A campaign remark by Vice President Cheney, suggesting that electing Democrat John Kerry as president might leave the US vulnerable to another 9/11-style attack, was being roundly criticized Wednesday. John Edwards, Kerry's running mate, angrily called it a "scare tactic that crossed the line." Cheney (above), speaking to supporters in Des Moines, Iowa, said: "It's absolutely essential that eight weeks from today ... we make the right choice, because if we make the wrong choice then the danger is that we'll get hit again" in a "devastating" way. He said the nation risked falling into a reactive, not a preemptive, "pre-9/11 mind-set" with Kerry in the White House. Meanwhile, in Cincinnati, Kerry aggressively challenged Bush's decisions in the Iraq war, where the number of US military deaths passed 1,000 Tuesday.
Fresh from summer recess, the House and Senate quickly approved a bill to provide $2 billion for disaster relief to Florida counties reeling from the effects of hurricanes Charley and Frances in the last 30 days. The White House said President Bush was expected to sign the bill before touring the storm-battered state Wednesday. Meanwhile, thousands of residents who evacuated coastal areas before Frances hit over the weekend began returning despite pleas by state officials to stay put. The result was jammed highways, which delayed cleanup efforts and caused tempers to flare as homeowners and emergency crews began removing debris and downed trees.

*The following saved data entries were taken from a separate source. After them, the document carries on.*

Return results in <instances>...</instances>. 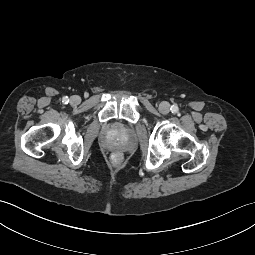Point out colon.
Returning a JSON list of instances; mask_svg holds the SVG:
<instances>
[{
	"instance_id": "colon-1",
	"label": "colon",
	"mask_w": 255,
	"mask_h": 255,
	"mask_svg": "<svg viewBox=\"0 0 255 255\" xmlns=\"http://www.w3.org/2000/svg\"><path fill=\"white\" fill-rule=\"evenodd\" d=\"M122 160H123V157H122V155H121L120 153H118V152H114V153L111 155V163H112L113 165H119V164H121Z\"/></svg>"
}]
</instances>
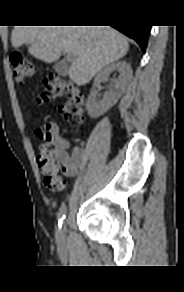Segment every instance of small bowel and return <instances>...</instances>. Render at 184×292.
Masks as SVG:
<instances>
[{
  "mask_svg": "<svg viewBox=\"0 0 184 292\" xmlns=\"http://www.w3.org/2000/svg\"><path fill=\"white\" fill-rule=\"evenodd\" d=\"M51 145L56 152V159L61 172L67 177L74 176L83 163L84 152L82 147L74 146L71 153H69L68 150L71 148V143L60 136L57 127Z\"/></svg>",
  "mask_w": 184,
  "mask_h": 292,
  "instance_id": "c3829d8e",
  "label": "small bowel"
}]
</instances>
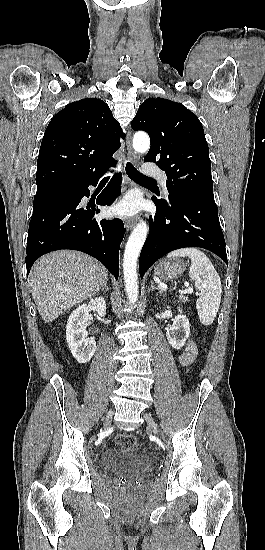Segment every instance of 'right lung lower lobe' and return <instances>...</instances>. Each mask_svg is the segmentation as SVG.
<instances>
[{
    "mask_svg": "<svg viewBox=\"0 0 265 550\" xmlns=\"http://www.w3.org/2000/svg\"><path fill=\"white\" fill-rule=\"evenodd\" d=\"M99 177L76 183L64 195L33 207L26 250L27 275L40 256L59 249H73L95 257L118 279L123 222L96 220L93 217L100 212L98 207L80 205L81 199L90 194L89 185L96 186ZM121 180L120 173L114 175L96 203L111 205L120 194Z\"/></svg>",
    "mask_w": 265,
    "mask_h": 550,
    "instance_id": "1",
    "label": "right lung lower lobe"
}]
</instances>
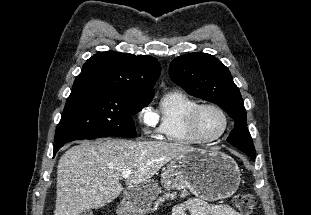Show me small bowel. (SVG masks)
Here are the masks:
<instances>
[{"label": "small bowel", "mask_w": 311, "mask_h": 215, "mask_svg": "<svg viewBox=\"0 0 311 215\" xmlns=\"http://www.w3.org/2000/svg\"><path fill=\"white\" fill-rule=\"evenodd\" d=\"M241 215L226 204L211 205L199 198H191L186 202L177 204L172 215Z\"/></svg>", "instance_id": "small-bowel-1"}]
</instances>
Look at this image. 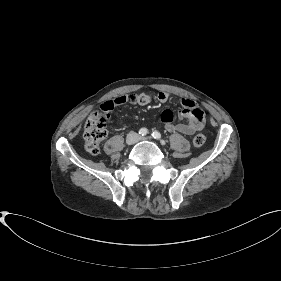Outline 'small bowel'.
Returning a JSON list of instances; mask_svg holds the SVG:
<instances>
[{"mask_svg":"<svg viewBox=\"0 0 281 281\" xmlns=\"http://www.w3.org/2000/svg\"><path fill=\"white\" fill-rule=\"evenodd\" d=\"M169 96L166 92L160 91L156 95V100L165 103ZM151 102V96L146 93L120 95L113 99L102 103L101 109L103 112L109 113L115 107L132 103L141 106L148 105ZM182 110L178 114L177 122H174V113L166 109L160 114V121L164 123L165 129L169 132H180L185 135H192L201 130L205 125V114L203 110L192 100H181Z\"/></svg>","mask_w":281,"mask_h":281,"instance_id":"obj_1","label":"small bowel"}]
</instances>
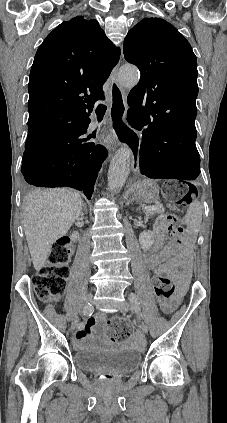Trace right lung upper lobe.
<instances>
[{
  "mask_svg": "<svg viewBox=\"0 0 227 423\" xmlns=\"http://www.w3.org/2000/svg\"><path fill=\"white\" fill-rule=\"evenodd\" d=\"M120 50L105 36L96 20L77 16L61 23L37 50L28 84V110L38 106L94 107L104 99L102 86L118 63ZM75 118L67 115L28 120L25 148L43 143Z\"/></svg>",
  "mask_w": 227,
  "mask_h": 423,
  "instance_id": "obj_1",
  "label": "right lung upper lobe"
}]
</instances>
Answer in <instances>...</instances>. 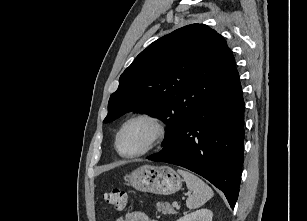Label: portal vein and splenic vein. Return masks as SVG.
I'll use <instances>...</instances> for the list:
<instances>
[{
  "mask_svg": "<svg viewBox=\"0 0 307 221\" xmlns=\"http://www.w3.org/2000/svg\"><path fill=\"white\" fill-rule=\"evenodd\" d=\"M172 206L175 207V208H178V207H179V205H178L177 202H173V203H172Z\"/></svg>",
  "mask_w": 307,
  "mask_h": 221,
  "instance_id": "18ae733b",
  "label": "portal vein and splenic vein"
}]
</instances>
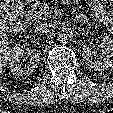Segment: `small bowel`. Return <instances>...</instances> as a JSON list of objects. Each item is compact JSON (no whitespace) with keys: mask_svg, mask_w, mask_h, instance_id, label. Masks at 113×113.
<instances>
[{"mask_svg":"<svg viewBox=\"0 0 113 113\" xmlns=\"http://www.w3.org/2000/svg\"><path fill=\"white\" fill-rule=\"evenodd\" d=\"M89 1L94 9V14L97 19H99L101 22L106 24L107 26L110 27L111 31L113 32V18L112 15L106 13L104 9L101 6V0H85ZM111 2V7H113V0H108ZM85 19V15H81Z\"/></svg>","mask_w":113,"mask_h":113,"instance_id":"1","label":"small bowel"}]
</instances>
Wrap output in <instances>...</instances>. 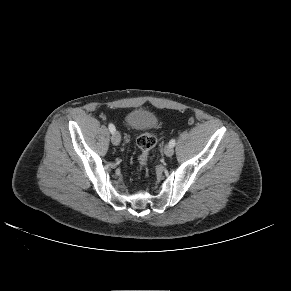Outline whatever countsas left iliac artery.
<instances>
[{
	"label": "left iliac artery",
	"instance_id": "1",
	"mask_svg": "<svg viewBox=\"0 0 291 291\" xmlns=\"http://www.w3.org/2000/svg\"><path fill=\"white\" fill-rule=\"evenodd\" d=\"M175 144H176L175 139H171V140L169 141V145H170L171 147H174Z\"/></svg>",
	"mask_w": 291,
	"mask_h": 291
}]
</instances>
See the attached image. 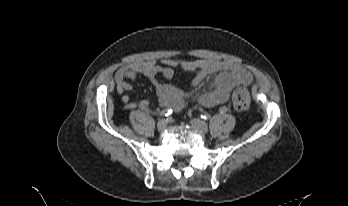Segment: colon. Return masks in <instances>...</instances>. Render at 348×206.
Segmentation results:
<instances>
[{
	"mask_svg": "<svg viewBox=\"0 0 348 206\" xmlns=\"http://www.w3.org/2000/svg\"><path fill=\"white\" fill-rule=\"evenodd\" d=\"M232 102L236 110L247 112L250 106V96L246 89L237 88L232 93Z\"/></svg>",
	"mask_w": 348,
	"mask_h": 206,
	"instance_id": "1",
	"label": "colon"
}]
</instances>
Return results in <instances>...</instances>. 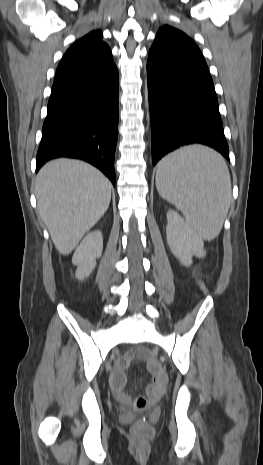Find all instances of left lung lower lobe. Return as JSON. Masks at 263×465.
Wrapping results in <instances>:
<instances>
[{
  "instance_id": "obj_1",
  "label": "left lung lower lobe",
  "mask_w": 263,
  "mask_h": 465,
  "mask_svg": "<svg viewBox=\"0 0 263 465\" xmlns=\"http://www.w3.org/2000/svg\"><path fill=\"white\" fill-rule=\"evenodd\" d=\"M147 82L153 165L193 143L208 145L229 161L217 96L202 54L152 46Z\"/></svg>"
}]
</instances>
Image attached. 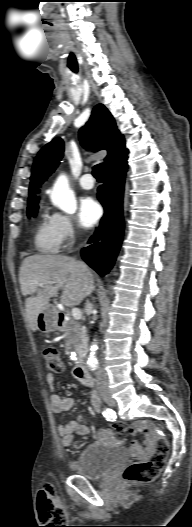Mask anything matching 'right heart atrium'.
Listing matches in <instances>:
<instances>
[{
    "label": "right heart atrium",
    "mask_w": 192,
    "mask_h": 527,
    "mask_svg": "<svg viewBox=\"0 0 192 527\" xmlns=\"http://www.w3.org/2000/svg\"><path fill=\"white\" fill-rule=\"evenodd\" d=\"M50 217L58 235L60 246L69 244L77 231L74 219L70 215L60 212H55Z\"/></svg>",
    "instance_id": "right-heart-atrium-1"
}]
</instances>
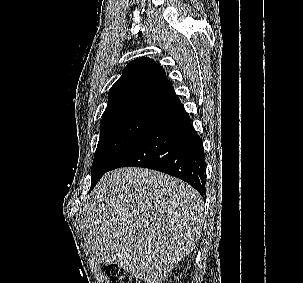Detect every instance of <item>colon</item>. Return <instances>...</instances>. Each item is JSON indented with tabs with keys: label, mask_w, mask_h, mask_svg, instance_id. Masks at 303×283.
Masks as SVG:
<instances>
[{
	"label": "colon",
	"mask_w": 303,
	"mask_h": 283,
	"mask_svg": "<svg viewBox=\"0 0 303 283\" xmlns=\"http://www.w3.org/2000/svg\"><path fill=\"white\" fill-rule=\"evenodd\" d=\"M105 272L112 283H140L138 280L127 276L119 266L113 263L106 264Z\"/></svg>",
	"instance_id": "5ec220e1"
}]
</instances>
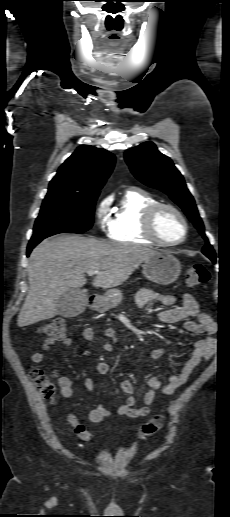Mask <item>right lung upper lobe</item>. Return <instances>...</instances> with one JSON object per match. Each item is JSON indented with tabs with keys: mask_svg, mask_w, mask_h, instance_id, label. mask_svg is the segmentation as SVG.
<instances>
[{
	"mask_svg": "<svg viewBox=\"0 0 230 517\" xmlns=\"http://www.w3.org/2000/svg\"><path fill=\"white\" fill-rule=\"evenodd\" d=\"M115 164V156L101 148L80 146L50 181L46 197L94 195L100 192Z\"/></svg>",
	"mask_w": 230,
	"mask_h": 517,
	"instance_id": "1",
	"label": "right lung upper lobe"
}]
</instances>
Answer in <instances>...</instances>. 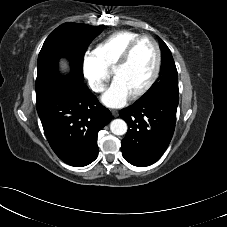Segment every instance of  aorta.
Wrapping results in <instances>:
<instances>
[{"label":"aorta","instance_id":"762f6f07","mask_svg":"<svg viewBox=\"0 0 227 227\" xmlns=\"http://www.w3.org/2000/svg\"><path fill=\"white\" fill-rule=\"evenodd\" d=\"M110 130L115 135H123L127 132V124L122 119H115L110 123Z\"/></svg>","mask_w":227,"mask_h":227}]
</instances>
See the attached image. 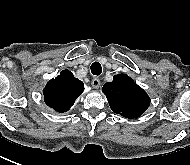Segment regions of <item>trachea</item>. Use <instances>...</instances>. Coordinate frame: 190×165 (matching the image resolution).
<instances>
[{
    "mask_svg": "<svg viewBox=\"0 0 190 165\" xmlns=\"http://www.w3.org/2000/svg\"><path fill=\"white\" fill-rule=\"evenodd\" d=\"M91 72H92V74L95 75V76L100 75L101 72H102L101 64L98 63V62H94V63L91 65Z\"/></svg>",
    "mask_w": 190,
    "mask_h": 165,
    "instance_id": "obj_1",
    "label": "trachea"
}]
</instances>
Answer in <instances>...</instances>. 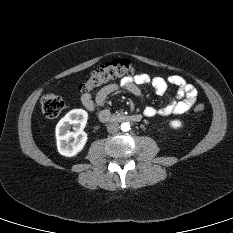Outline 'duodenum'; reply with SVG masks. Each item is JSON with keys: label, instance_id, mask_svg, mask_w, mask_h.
<instances>
[{"label": "duodenum", "instance_id": "duodenum-1", "mask_svg": "<svg viewBox=\"0 0 233 233\" xmlns=\"http://www.w3.org/2000/svg\"><path fill=\"white\" fill-rule=\"evenodd\" d=\"M140 114H129V115H117V116H111V115H103L101 117V121L108 122V121H114V122H139L141 120Z\"/></svg>", "mask_w": 233, "mask_h": 233}]
</instances>
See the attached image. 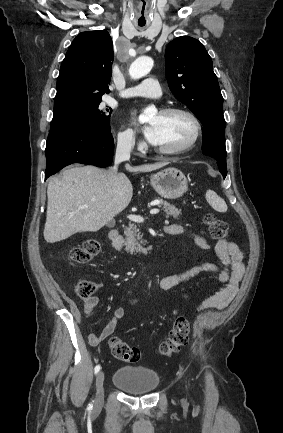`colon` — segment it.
Instances as JSON below:
<instances>
[{"label":"colon","instance_id":"colon-1","mask_svg":"<svg viewBox=\"0 0 283 433\" xmlns=\"http://www.w3.org/2000/svg\"><path fill=\"white\" fill-rule=\"evenodd\" d=\"M205 225L208 229L210 236L213 239H224L229 235V224L209 213L204 218ZM100 251V243L95 239H89L82 245L74 248L71 251L70 258L74 263L84 264L94 259ZM96 285L91 281H81L77 284V295L86 299L89 298L95 291ZM190 325L185 316H178L169 332L168 338L164 340L159 346V352L162 355L168 356L177 352L183 347L189 338ZM110 350L112 355L121 361L135 362L140 358V350L134 346L129 345L125 341L114 337L110 340Z\"/></svg>","mask_w":283,"mask_h":433}]
</instances>
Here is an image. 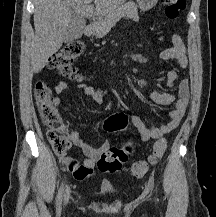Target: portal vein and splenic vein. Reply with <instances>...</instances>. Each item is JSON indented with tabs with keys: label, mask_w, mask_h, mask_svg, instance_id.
<instances>
[{
	"label": "portal vein and splenic vein",
	"mask_w": 216,
	"mask_h": 217,
	"mask_svg": "<svg viewBox=\"0 0 216 217\" xmlns=\"http://www.w3.org/2000/svg\"><path fill=\"white\" fill-rule=\"evenodd\" d=\"M92 1H93V0H86V2L89 3V4L92 3Z\"/></svg>",
	"instance_id": "portal-vein-and-splenic-vein-1"
}]
</instances>
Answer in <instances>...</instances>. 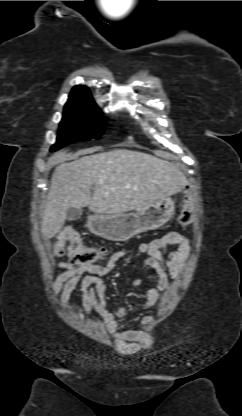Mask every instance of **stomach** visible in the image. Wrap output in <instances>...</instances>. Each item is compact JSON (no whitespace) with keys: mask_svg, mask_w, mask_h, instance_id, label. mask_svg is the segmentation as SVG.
Segmentation results:
<instances>
[{"mask_svg":"<svg viewBox=\"0 0 242 416\" xmlns=\"http://www.w3.org/2000/svg\"><path fill=\"white\" fill-rule=\"evenodd\" d=\"M174 212L175 202L166 197L136 213L90 215L87 227L98 237L110 241H126L140 233L160 228L171 219Z\"/></svg>","mask_w":242,"mask_h":416,"instance_id":"stomach-1","label":"stomach"}]
</instances>
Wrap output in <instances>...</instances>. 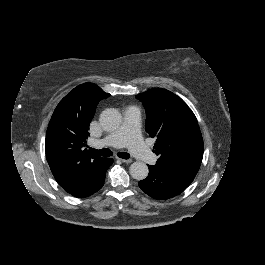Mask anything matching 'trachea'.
<instances>
[{
    "label": "trachea",
    "mask_w": 265,
    "mask_h": 265,
    "mask_svg": "<svg viewBox=\"0 0 265 265\" xmlns=\"http://www.w3.org/2000/svg\"><path fill=\"white\" fill-rule=\"evenodd\" d=\"M90 152H94L95 154H98L100 156H105V157H109L113 155V152L110 149H101V150H95L93 148H89ZM117 156L119 158H123V159H128L130 157V155L127 152H118Z\"/></svg>",
    "instance_id": "1"
}]
</instances>
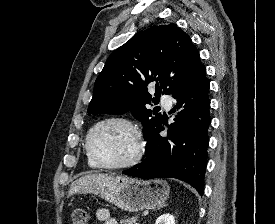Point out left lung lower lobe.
Listing matches in <instances>:
<instances>
[{"mask_svg": "<svg viewBox=\"0 0 275 224\" xmlns=\"http://www.w3.org/2000/svg\"><path fill=\"white\" fill-rule=\"evenodd\" d=\"M209 88L203 66L172 93L176 99L174 110L181 111L168 128V137L159 135L164 130V121H161L145 137L142 162L123 173L143 179L177 178L203 194L211 123Z\"/></svg>", "mask_w": 275, "mask_h": 224, "instance_id": "obj_1", "label": "left lung lower lobe"}]
</instances>
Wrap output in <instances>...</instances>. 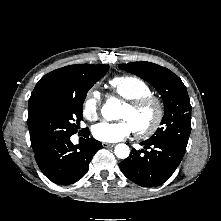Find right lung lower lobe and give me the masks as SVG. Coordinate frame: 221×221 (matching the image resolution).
<instances>
[{"mask_svg":"<svg viewBox=\"0 0 221 221\" xmlns=\"http://www.w3.org/2000/svg\"><path fill=\"white\" fill-rule=\"evenodd\" d=\"M82 133L89 135L87 129ZM101 146V142L93 138L73 145L69 136L34 150V154L39 168L49 180L59 185H69L88 172L89 163Z\"/></svg>","mask_w":221,"mask_h":221,"instance_id":"right-lung-lower-lobe-1","label":"right lung lower lobe"}]
</instances>
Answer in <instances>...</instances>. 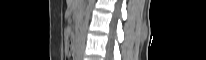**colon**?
<instances>
[{
    "label": "colon",
    "mask_w": 206,
    "mask_h": 60,
    "mask_svg": "<svg viewBox=\"0 0 206 60\" xmlns=\"http://www.w3.org/2000/svg\"><path fill=\"white\" fill-rule=\"evenodd\" d=\"M65 36L68 42V55L71 56L73 54V45H72V40H73V31L71 27H67L65 30Z\"/></svg>",
    "instance_id": "obj_1"
}]
</instances>
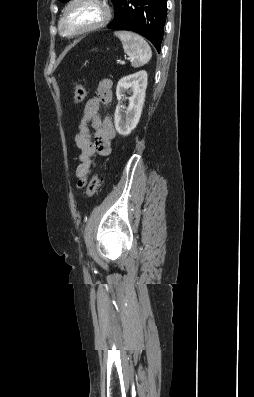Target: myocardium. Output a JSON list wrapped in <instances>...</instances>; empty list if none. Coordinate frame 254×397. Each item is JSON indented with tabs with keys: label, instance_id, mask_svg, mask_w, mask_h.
Here are the masks:
<instances>
[{
	"label": "myocardium",
	"instance_id": "myocardium-1",
	"mask_svg": "<svg viewBox=\"0 0 254 397\" xmlns=\"http://www.w3.org/2000/svg\"><path fill=\"white\" fill-rule=\"evenodd\" d=\"M80 3H93L99 6L102 10L101 17L94 23L84 26L76 31L66 33L63 29V23L66 19L67 15L69 14L70 10ZM112 17V11L110 6L105 0H70L68 4L64 7L62 13L60 14L57 27L59 33L66 38H75L81 36L83 34L96 31L109 23Z\"/></svg>",
	"mask_w": 254,
	"mask_h": 397
}]
</instances>
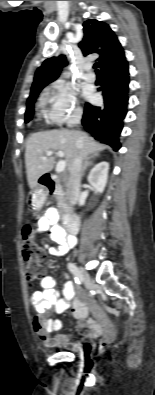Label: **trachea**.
Segmentation results:
<instances>
[{"instance_id":"3493384b","label":"trachea","mask_w":155,"mask_h":395,"mask_svg":"<svg viewBox=\"0 0 155 395\" xmlns=\"http://www.w3.org/2000/svg\"><path fill=\"white\" fill-rule=\"evenodd\" d=\"M93 68L95 69V71H96L97 73L100 72V71L97 69V68H98V63H95L94 66H93Z\"/></svg>"}]
</instances>
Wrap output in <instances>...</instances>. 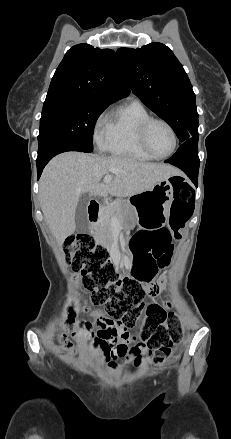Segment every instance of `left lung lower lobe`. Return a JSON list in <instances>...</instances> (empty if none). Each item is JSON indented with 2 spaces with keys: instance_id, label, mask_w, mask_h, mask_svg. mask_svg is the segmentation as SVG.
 Returning a JSON list of instances; mask_svg holds the SVG:
<instances>
[{
  "instance_id": "left-lung-lower-lobe-1",
  "label": "left lung lower lobe",
  "mask_w": 231,
  "mask_h": 439,
  "mask_svg": "<svg viewBox=\"0 0 231 439\" xmlns=\"http://www.w3.org/2000/svg\"><path fill=\"white\" fill-rule=\"evenodd\" d=\"M165 162L183 170L197 186L200 164L198 157V137H192L184 141L177 152Z\"/></svg>"
}]
</instances>
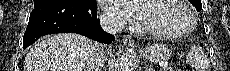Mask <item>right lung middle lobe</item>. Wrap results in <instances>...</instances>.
<instances>
[{
  "mask_svg": "<svg viewBox=\"0 0 230 71\" xmlns=\"http://www.w3.org/2000/svg\"><path fill=\"white\" fill-rule=\"evenodd\" d=\"M37 1L38 0H35V2H37ZM77 1L83 2V3L88 4V5H92V4L96 3V0H77Z\"/></svg>",
  "mask_w": 230,
  "mask_h": 71,
  "instance_id": "right-lung-middle-lobe-1",
  "label": "right lung middle lobe"
}]
</instances>
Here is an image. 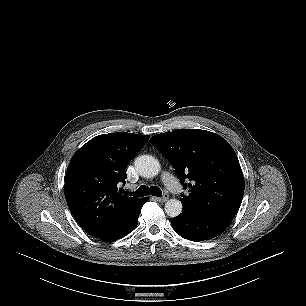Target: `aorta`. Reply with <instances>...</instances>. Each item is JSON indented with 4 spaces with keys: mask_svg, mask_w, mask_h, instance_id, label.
I'll return each instance as SVG.
<instances>
[{
    "mask_svg": "<svg viewBox=\"0 0 306 306\" xmlns=\"http://www.w3.org/2000/svg\"><path fill=\"white\" fill-rule=\"evenodd\" d=\"M135 168L145 178L158 175L160 171L159 161L150 155H141L135 159ZM182 203L177 199H170L165 203V213L174 218L181 214Z\"/></svg>",
    "mask_w": 306,
    "mask_h": 306,
    "instance_id": "762f6f07",
    "label": "aorta"
}]
</instances>
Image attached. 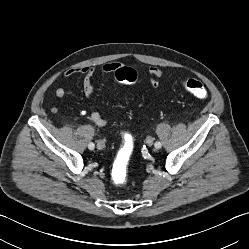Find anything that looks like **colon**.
<instances>
[{
	"mask_svg": "<svg viewBox=\"0 0 249 249\" xmlns=\"http://www.w3.org/2000/svg\"><path fill=\"white\" fill-rule=\"evenodd\" d=\"M115 79L125 84H133L137 81V73L132 68L121 67L115 72ZM182 87L197 98L203 99L208 95L207 89L198 80L188 79L181 82ZM133 150V139L124 134L123 144L118 152L113 166V180L116 185L122 184L127 176L129 158Z\"/></svg>",
	"mask_w": 249,
	"mask_h": 249,
	"instance_id": "1",
	"label": "colon"
}]
</instances>
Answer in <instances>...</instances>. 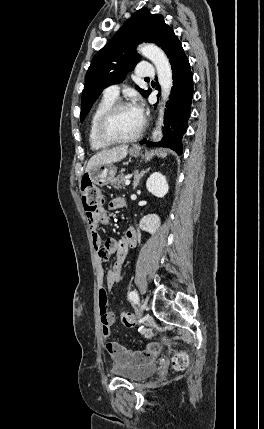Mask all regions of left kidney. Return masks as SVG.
Returning a JSON list of instances; mask_svg holds the SVG:
<instances>
[{
	"instance_id": "1",
	"label": "left kidney",
	"mask_w": 264,
	"mask_h": 429,
	"mask_svg": "<svg viewBox=\"0 0 264 429\" xmlns=\"http://www.w3.org/2000/svg\"><path fill=\"white\" fill-rule=\"evenodd\" d=\"M147 190L158 198L164 197L169 190L166 177L160 172L152 173L146 182ZM141 230L155 233L160 227V218L156 214H149L144 216L139 223Z\"/></svg>"
}]
</instances>
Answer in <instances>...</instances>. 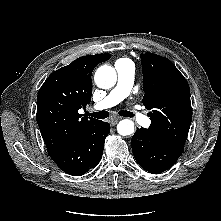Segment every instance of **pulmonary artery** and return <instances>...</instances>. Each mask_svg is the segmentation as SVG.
<instances>
[{
    "mask_svg": "<svg viewBox=\"0 0 221 221\" xmlns=\"http://www.w3.org/2000/svg\"><path fill=\"white\" fill-rule=\"evenodd\" d=\"M115 68L118 76L117 84L103 100L94 106L96 110H107L115 106L127 98L131 92L134 81V66L130 62L117 63ZM132 116L141 125L149 126L151 123L147 116L138 111H132Z\"/></svg>",
    "mask_w": 221,
    "mask_h": 221,
    "instance_id": "1",
    "label": "pulmonary artery"
}]
</instances>
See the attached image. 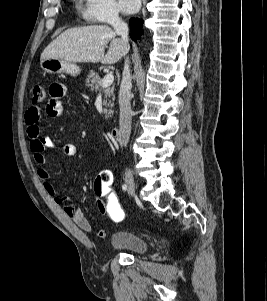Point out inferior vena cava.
I'll return each mask as SVG.
<instances>
[{"label": "inferior vena cava", "mask_w": 267, "mask_h": 301, "mask_svg": "<svg viewBox=\"0 0 267 301\" xmlns=\"http://www.w3.org/2000/svg\"><path fill=\"white\" fill-rule=\"evenodd\" d=\"M115 32L121 36L122 41L128 45V25L123 22L117 14L111 17L110 21ZM128 58L125 60L124 70L122 74V81L119 91V107H120V134L122 138V143L126 147L130 138L131 133V120L132 111L130 104V92L132 88L131 74L128 65Z\"/></svg>", "instance_id": "obj_1"}]
</instances>
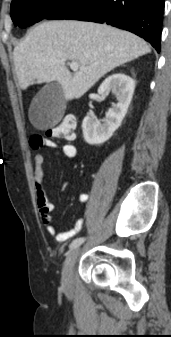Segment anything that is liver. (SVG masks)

With a delegation of federal election officials observing, Nevada voters became the first in the nation to cast ballots in a statewide election using computers that print paper records of their ballots. As the polls closed, officials said the primary was generally free of software and hardware problems that have cast doubt upon electronic voting systems in other states. California, Illinois, and Washington recently passed laws requiring a paper trail for electronic ballots, and at least 20 other states are considering similar legislation.
NASA's Genesis space capsule, carrying atoms collected from solar wind, was en route to a rendezvous with helicopters assigned to snatch it in midair over Utah. Genesis, launched in 2001, marks the first time NASA has gathered objects from farther than the moon. The atoms are expected to reveal clues about the origin and evolution of the solar system.